EXERCISE OBJECTIVE: Only a number is required: how many lines of the material contain the string "можу".

INPUT FOR THIS TASK:
^^^^^^^^^^^^^^^^
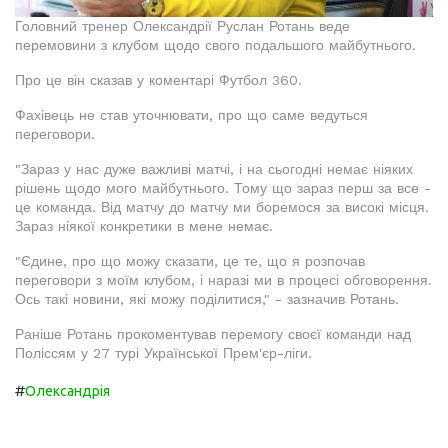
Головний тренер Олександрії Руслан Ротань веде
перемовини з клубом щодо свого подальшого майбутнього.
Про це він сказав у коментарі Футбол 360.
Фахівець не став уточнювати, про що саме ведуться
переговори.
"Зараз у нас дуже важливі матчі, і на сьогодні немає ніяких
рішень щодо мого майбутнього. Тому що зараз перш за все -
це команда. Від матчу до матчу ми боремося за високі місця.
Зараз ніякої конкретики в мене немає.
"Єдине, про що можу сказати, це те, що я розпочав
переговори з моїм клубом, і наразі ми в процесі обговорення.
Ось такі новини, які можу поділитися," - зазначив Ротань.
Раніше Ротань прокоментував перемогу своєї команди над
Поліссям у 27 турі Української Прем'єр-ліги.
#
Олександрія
^^^^^^^^^^^^^^^^
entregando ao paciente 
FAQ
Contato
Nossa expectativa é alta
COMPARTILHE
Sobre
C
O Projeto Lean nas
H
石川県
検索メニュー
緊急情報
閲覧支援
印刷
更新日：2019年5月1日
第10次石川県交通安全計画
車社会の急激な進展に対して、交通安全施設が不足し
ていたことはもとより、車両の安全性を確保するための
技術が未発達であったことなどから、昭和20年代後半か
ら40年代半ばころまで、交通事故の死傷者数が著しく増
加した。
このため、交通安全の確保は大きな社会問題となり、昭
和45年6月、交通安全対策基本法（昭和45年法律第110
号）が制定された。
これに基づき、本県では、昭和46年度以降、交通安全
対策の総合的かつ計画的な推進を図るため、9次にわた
^^^^^^^^^^^^^^^^
RESULT OF THE EXERCISE: 2